After Dec 2, 2004: when you receive email that is spam, you will be able to identify which server let the spam into the Internet. That site can be punished, by starting a DoS attack against it, or by declaring the site to be "terrorist" at which point the Bush Administration, which will have just won re-election (and being in its last term will have no need to follow any laws) will bomb the email server. They will be given 24 hours notice, 48 if it is a 3-day weekend. Bombing will not happen if the owner of the mail system can demonstrate which user sent the spam, and that they have been removed from the system. With the threat of being bombed, mail system administrators will be under extreme pressure to make sure that all email that leaves their systems is certifiably marked by the actual creator. (Thus fixing the "but who was the original sender?" issue). Then we can arrest the user that sent the spam.
I encourage all countries to make it illegal to send email that is unreplyable. Thus making it possible to use "active filtering" systems, which accept email from "known good parties" and everyone else receives an automated reply saying, "If you want to get on my 'known good' list, here's how...". With STARTTLS in use, we can track down who is permitting unreplyable email into the Internet, and bomb them.

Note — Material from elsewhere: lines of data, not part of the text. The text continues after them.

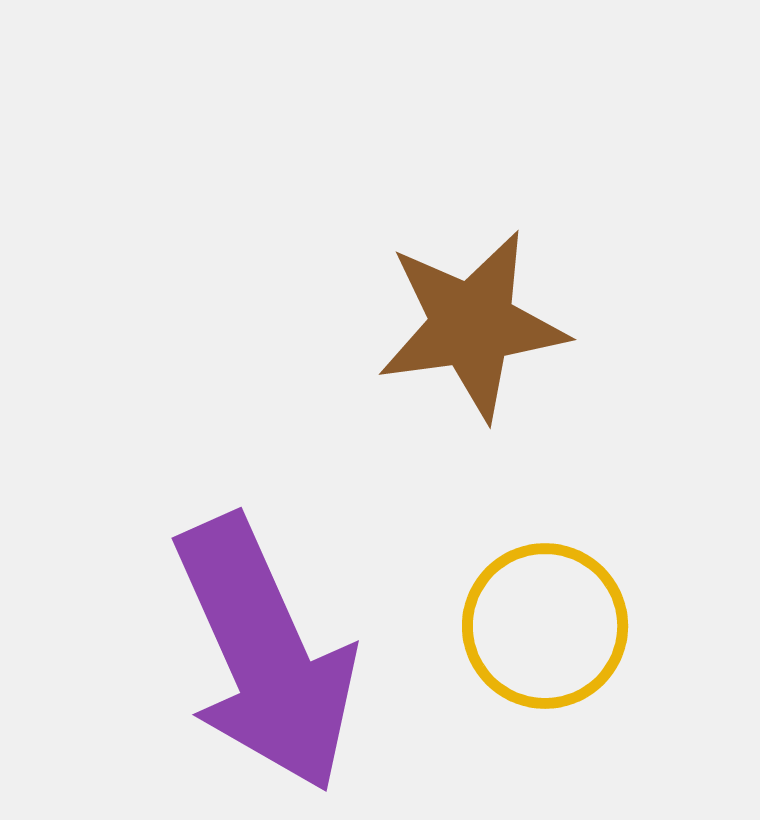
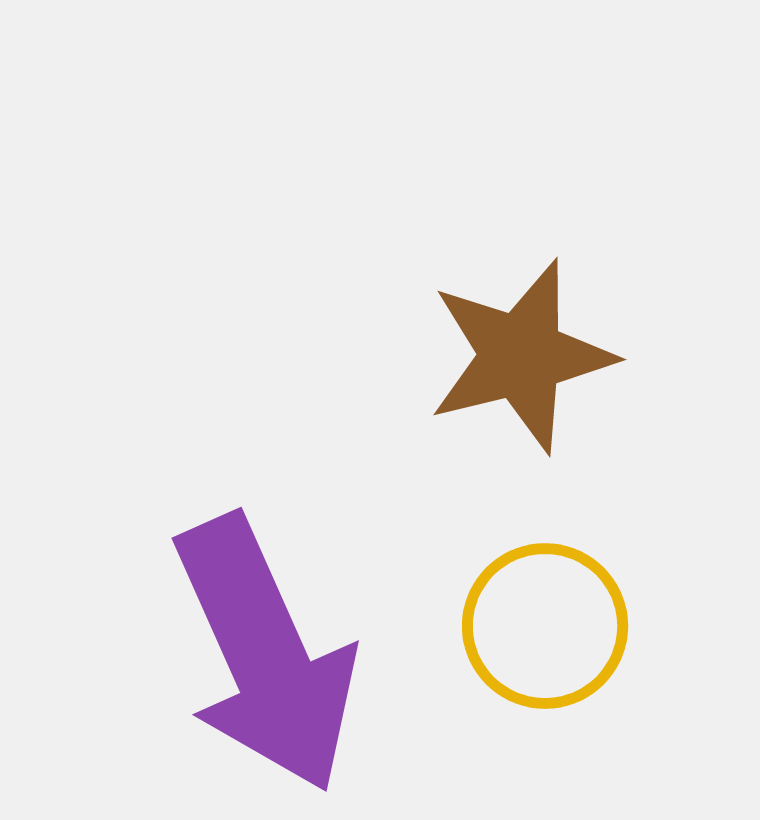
brown star: moved 49 px right, 31 px down; rotated 6 degrees counterclockwise
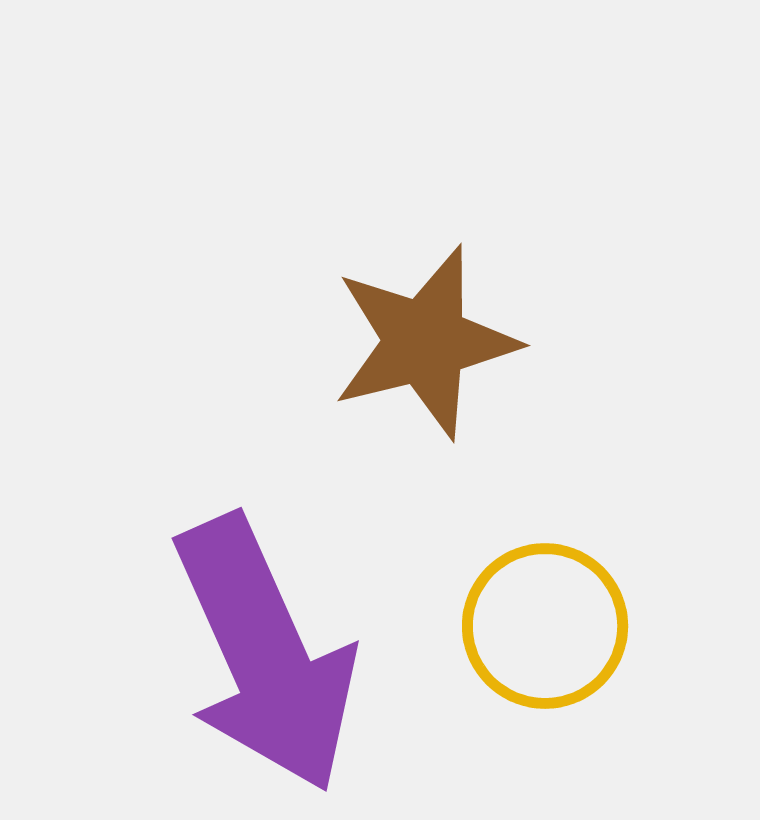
brown star: moved 96 px left, 14 px up
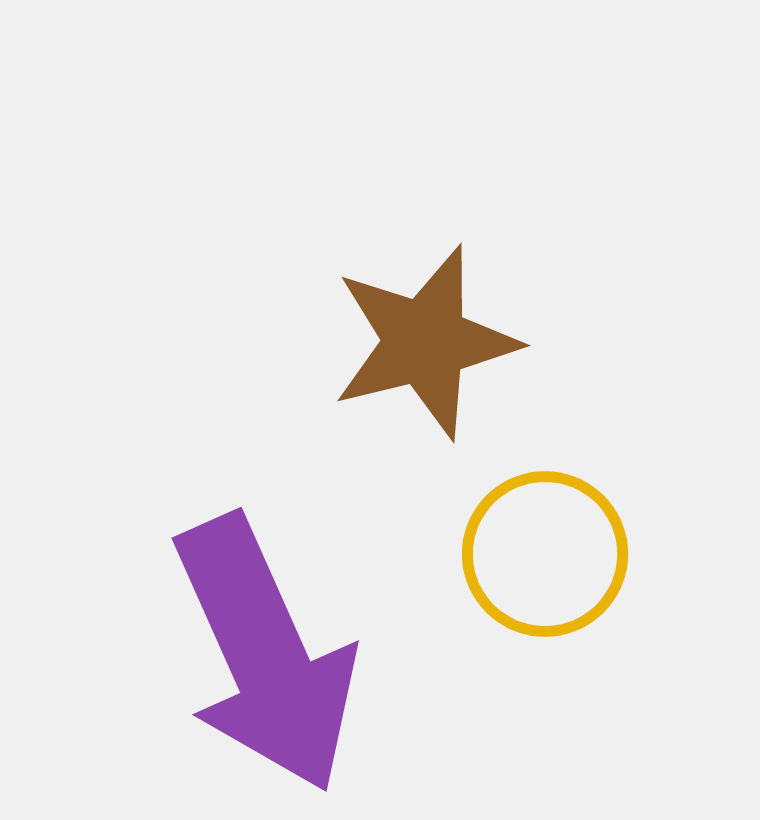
yellow circle: moved 72 px up
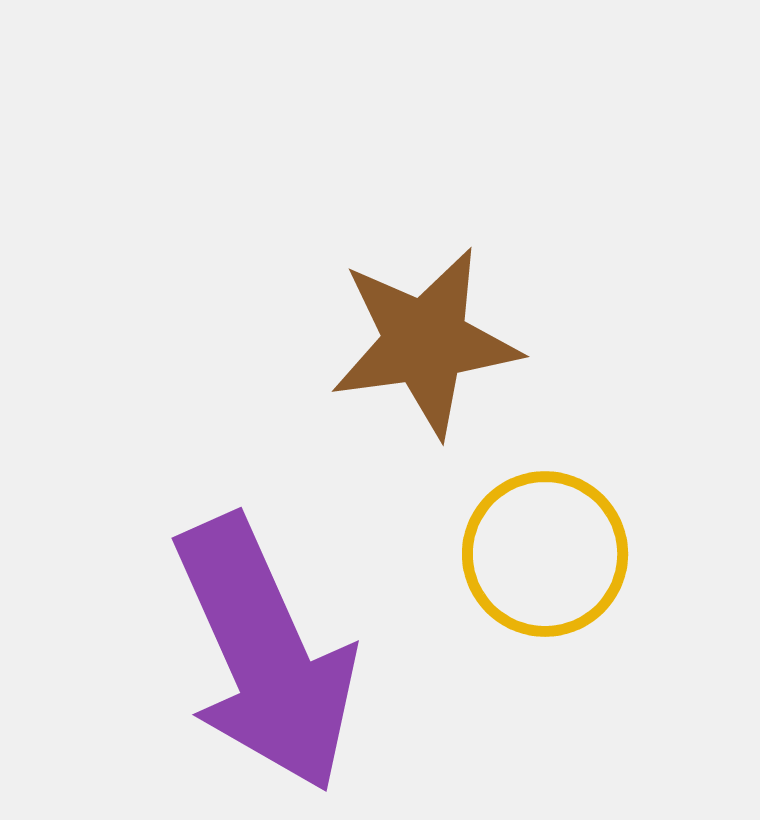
brown star: rotated 6 degrees clockwise
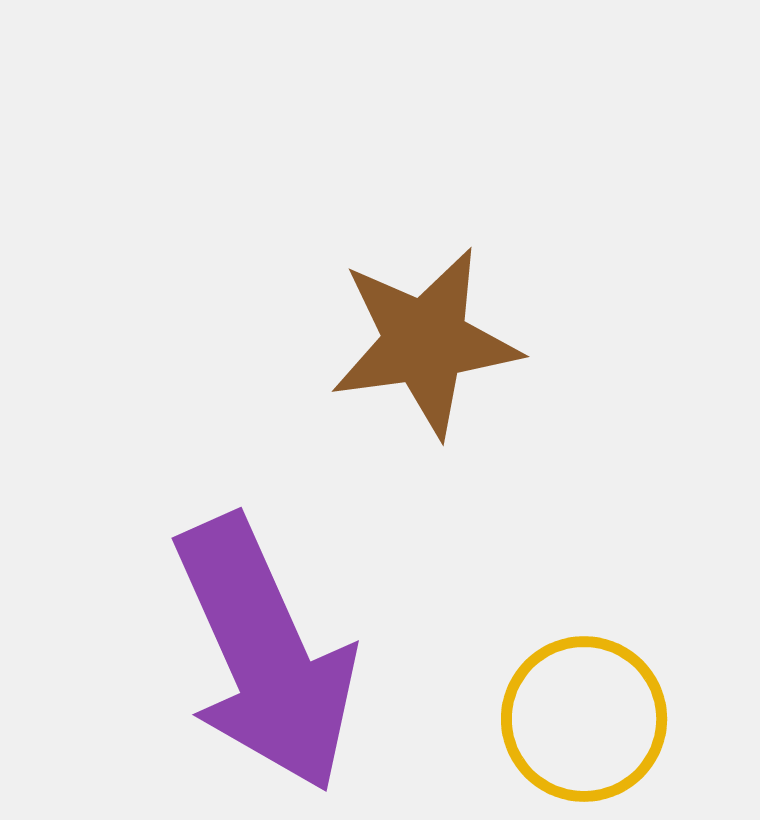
yellow circle: moved 39 px right, 165 px down
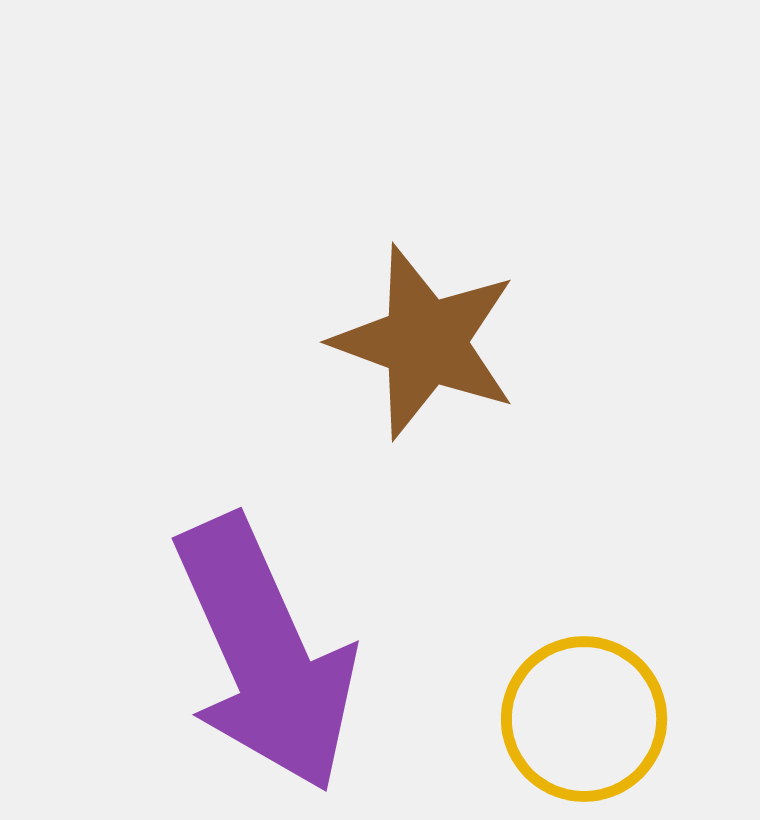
brown star: rotated 28 degrees clockwise
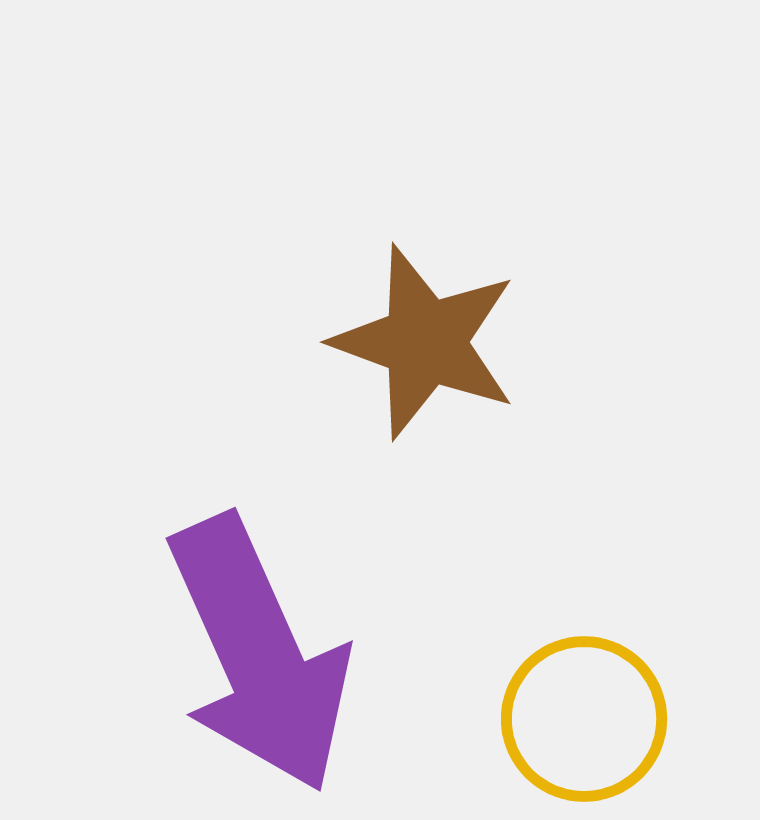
purple arrow: moved 6 px left
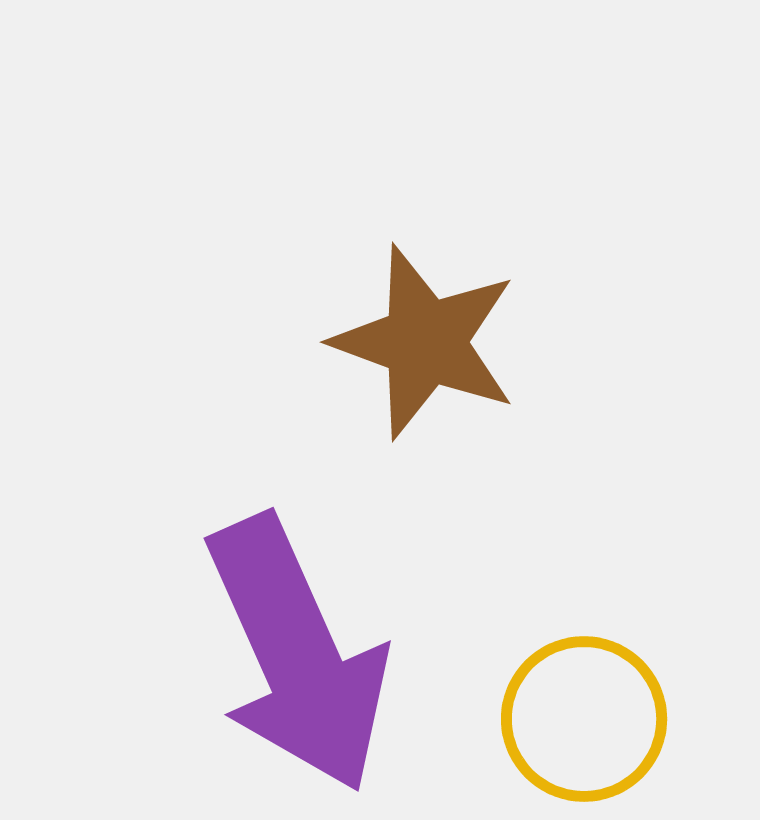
purple arrow: moved 38 px right
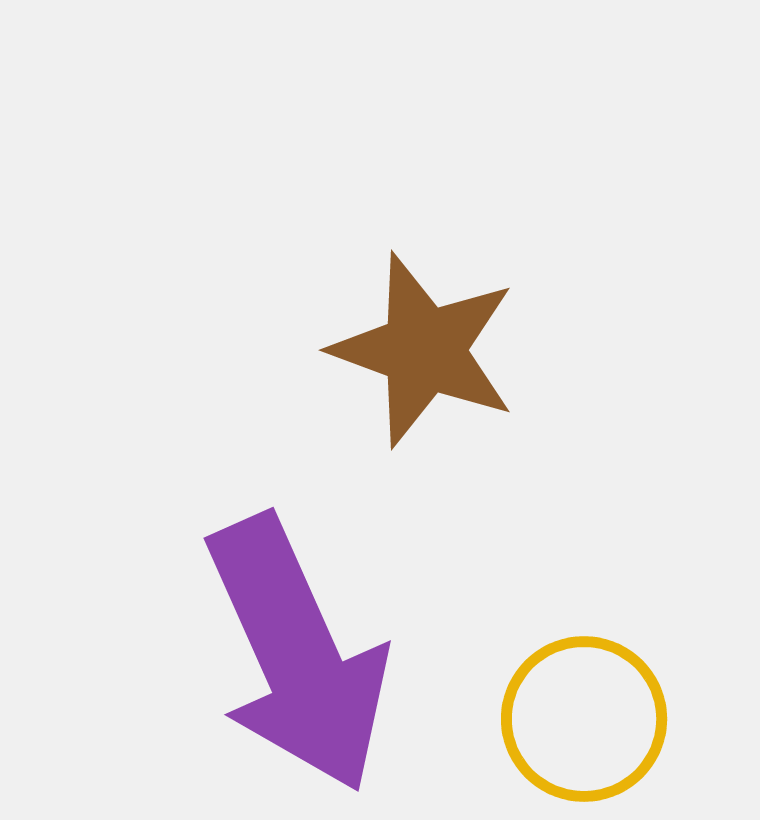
brown star: moved 1 px left, 8 px down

Before Dec 2, 2004 all mail systems should begin deploying STARTTLS. It is backwards compatible with older mail systems. It doesn't require the risky and dangerous "throw the switch day" conversions like some new computer systems. While I'm at it, Wietse Venema should be gagged and bound to his computer until he merges in the "STARTTLS" patch to Postfix.
Before Dec 2, 2004, email client authors should add features that let users see which email they would have missed if the post-Dec 2, 2004 policies had been in place. (Simply mark the message a special color if any of the Received: lines are from non-TLS systems.) This will encourage users to apply pressure to their friends to move to STARTTLS-enabled ISPs.
Finally, you might be asking, "How did you pick December 2nd?" The answer is quite simple. It's my birthday and I can't think of a better birthday present I could receive than the end of spam.
Can you?
Sincerely,
Tom Limoncelli
Of course, read with tongue in appropriate position, ie. in cheek.
I'm not a geek, I'm just a clever script.